Local doctors explain multiple myeloma; Tom Brokaw diagnosed
POSTED: Monday, February 17, 2014 - 11:47pm
UPDATED: Monday, February 17, 2014 - 11:49pm
BATON ROUGE, LA (NBC33) — If you've watched NBC33 within the past 25 years, you might remember the familiar face of the man in the photo above.
And although he hasn't anchored NBC Nightly News since 2004, he recently shared a big announcement. Back in August he was diagnosed with Multiple Myeloma, a cancer. In a statement released to NBC News, he said, “With the exceptional support of my family, medical team and friends, I am very optimistic about the future and look forward to continuing my life, my work and adventures still to come.”
“I remain the luckiest guy I know.”
And with an outpouring of love and support on social media, fans here at home are taking notice too. "It's sad when anybody gets cancer. With the advancement in modern medicine, there is hope for those people," said Brokaw fan, Jeremy Myers. Hope that comes from people like Dr. Vince Cataldo who specializes in treating cancers just like Brokaw's at Mary Bird Perkins Our Lady of the Lake's Oncology and Hematology Center. "Everyday we're seeing new medications," said Cataldo.
"Multiple Myeloma is a cancer of the white blood cells called plasma cells, which are responsible for making antibodies in our body. This is an overgrowth of what would normally be a normal cell."
People living with this may find it hard to clot after bleeding, anemia, infections, and since multiple myeloma destroys the bone, they may even experience fractures. "There'll be over 20,000 cases of multiple myeloma in the United States this year.
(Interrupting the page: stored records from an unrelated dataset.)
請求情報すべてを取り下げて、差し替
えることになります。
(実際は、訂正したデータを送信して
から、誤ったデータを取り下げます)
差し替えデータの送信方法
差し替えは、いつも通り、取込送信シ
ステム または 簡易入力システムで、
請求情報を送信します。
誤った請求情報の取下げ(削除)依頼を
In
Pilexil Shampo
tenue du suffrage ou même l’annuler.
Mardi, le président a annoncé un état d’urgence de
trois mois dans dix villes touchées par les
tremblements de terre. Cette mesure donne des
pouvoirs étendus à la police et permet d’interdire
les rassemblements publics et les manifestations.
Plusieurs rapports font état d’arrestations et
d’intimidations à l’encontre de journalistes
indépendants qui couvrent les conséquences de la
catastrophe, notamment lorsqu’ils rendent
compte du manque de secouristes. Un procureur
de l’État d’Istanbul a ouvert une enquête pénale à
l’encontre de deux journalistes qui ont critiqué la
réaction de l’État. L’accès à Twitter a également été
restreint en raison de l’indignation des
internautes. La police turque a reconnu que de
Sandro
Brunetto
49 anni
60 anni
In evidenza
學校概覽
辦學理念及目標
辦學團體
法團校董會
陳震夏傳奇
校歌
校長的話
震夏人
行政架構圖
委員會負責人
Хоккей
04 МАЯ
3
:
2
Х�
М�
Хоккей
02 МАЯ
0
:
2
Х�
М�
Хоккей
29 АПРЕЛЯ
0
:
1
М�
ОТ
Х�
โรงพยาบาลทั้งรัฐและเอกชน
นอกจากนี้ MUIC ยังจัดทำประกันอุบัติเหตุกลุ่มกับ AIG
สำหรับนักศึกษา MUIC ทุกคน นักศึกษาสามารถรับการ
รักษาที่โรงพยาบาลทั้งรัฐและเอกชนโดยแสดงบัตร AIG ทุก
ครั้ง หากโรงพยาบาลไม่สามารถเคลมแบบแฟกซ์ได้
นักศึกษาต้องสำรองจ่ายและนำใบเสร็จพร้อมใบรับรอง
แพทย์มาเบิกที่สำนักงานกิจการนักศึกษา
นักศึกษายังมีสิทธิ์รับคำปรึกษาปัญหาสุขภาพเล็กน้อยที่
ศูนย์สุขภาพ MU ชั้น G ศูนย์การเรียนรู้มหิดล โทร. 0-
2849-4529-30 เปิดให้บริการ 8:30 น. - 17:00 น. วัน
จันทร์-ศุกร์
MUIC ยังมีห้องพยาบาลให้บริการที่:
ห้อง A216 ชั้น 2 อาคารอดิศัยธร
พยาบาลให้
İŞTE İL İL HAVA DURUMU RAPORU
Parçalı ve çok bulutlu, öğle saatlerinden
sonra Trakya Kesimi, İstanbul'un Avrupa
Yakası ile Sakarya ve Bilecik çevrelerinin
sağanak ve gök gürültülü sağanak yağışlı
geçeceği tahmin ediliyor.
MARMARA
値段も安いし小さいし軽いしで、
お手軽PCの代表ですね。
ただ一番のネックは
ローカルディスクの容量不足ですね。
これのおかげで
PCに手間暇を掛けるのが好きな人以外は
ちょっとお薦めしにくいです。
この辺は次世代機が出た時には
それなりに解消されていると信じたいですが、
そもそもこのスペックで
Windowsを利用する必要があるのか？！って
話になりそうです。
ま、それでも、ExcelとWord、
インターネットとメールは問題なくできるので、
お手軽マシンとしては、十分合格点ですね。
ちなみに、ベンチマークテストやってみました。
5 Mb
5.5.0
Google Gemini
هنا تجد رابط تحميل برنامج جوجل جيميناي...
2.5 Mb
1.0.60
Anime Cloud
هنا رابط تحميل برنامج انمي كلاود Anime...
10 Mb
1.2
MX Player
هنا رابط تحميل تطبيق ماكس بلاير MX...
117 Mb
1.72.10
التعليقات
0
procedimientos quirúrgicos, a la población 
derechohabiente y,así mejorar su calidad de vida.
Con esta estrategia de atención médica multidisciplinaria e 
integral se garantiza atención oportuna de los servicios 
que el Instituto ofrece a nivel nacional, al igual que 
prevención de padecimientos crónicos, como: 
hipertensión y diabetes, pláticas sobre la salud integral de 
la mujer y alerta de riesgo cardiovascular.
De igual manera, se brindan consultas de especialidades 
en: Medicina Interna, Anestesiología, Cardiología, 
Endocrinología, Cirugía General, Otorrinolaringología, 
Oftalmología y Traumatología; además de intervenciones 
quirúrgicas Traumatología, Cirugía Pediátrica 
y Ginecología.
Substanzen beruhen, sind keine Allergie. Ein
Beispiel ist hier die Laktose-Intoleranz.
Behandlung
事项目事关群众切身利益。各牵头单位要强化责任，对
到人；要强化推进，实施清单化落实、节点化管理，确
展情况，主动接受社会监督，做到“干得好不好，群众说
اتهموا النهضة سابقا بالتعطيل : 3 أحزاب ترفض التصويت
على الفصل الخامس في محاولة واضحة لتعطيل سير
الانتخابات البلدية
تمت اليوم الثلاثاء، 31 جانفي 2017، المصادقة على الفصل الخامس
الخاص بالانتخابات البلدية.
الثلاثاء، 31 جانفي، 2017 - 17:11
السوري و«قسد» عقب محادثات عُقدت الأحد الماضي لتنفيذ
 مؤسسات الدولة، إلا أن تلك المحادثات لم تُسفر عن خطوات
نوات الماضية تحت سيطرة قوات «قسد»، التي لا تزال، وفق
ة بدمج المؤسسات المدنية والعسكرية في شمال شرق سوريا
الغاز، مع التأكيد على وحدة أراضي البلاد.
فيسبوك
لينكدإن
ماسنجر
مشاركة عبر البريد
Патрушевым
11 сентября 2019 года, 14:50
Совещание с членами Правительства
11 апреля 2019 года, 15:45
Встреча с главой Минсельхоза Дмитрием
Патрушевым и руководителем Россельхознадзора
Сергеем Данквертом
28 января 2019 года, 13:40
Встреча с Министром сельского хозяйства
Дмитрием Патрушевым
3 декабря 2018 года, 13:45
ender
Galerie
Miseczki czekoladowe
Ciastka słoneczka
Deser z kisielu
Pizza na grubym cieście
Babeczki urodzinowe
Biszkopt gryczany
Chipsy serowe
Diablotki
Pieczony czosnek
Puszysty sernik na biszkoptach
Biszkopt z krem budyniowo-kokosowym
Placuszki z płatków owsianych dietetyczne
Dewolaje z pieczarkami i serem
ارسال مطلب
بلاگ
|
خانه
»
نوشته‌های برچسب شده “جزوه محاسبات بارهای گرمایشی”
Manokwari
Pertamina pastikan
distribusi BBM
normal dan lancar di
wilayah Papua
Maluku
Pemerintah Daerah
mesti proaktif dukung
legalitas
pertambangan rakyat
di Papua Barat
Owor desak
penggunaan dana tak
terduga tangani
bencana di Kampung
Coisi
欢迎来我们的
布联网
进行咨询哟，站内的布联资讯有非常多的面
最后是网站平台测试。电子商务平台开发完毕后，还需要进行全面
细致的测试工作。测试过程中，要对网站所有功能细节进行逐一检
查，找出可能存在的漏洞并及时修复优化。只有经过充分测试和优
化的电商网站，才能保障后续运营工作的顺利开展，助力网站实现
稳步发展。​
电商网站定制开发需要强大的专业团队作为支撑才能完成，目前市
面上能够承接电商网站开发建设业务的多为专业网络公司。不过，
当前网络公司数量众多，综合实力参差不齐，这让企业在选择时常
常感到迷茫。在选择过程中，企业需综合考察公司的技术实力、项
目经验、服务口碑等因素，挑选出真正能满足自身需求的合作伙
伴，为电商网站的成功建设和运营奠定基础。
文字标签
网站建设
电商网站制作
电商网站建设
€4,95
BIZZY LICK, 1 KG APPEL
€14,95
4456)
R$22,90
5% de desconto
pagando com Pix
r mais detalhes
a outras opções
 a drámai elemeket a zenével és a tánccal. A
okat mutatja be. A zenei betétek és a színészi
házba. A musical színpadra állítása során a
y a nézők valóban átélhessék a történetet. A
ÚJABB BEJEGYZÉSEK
There'll be around 10,000 deaths from the disease this year though."
The following groups are at risk: people over the age of 50 or 60 and African Americans.
Doctors say there's no cure, although it is highly treatable and they aren't quite sure what causes this.
"With chemotherapy, we saw very poor survival with this disease, somewhere in the range of three to four years on average," said Cataldo. "It's a reality we have to face these days," Myers added. "It's pretty prevalent in our society. His family has to be hurting right now."
But with newer medications and continuing research, patients and their doctors are making progress. "Now, we're actually seeing up to a doubling of the average life expectancy. We have several patients of mine that greater than ten years out from their original diagnosis," said Cataldo. "So seeing someone be able to enjoy the benefits of well-tolerated medications is extraordinarily beneficial."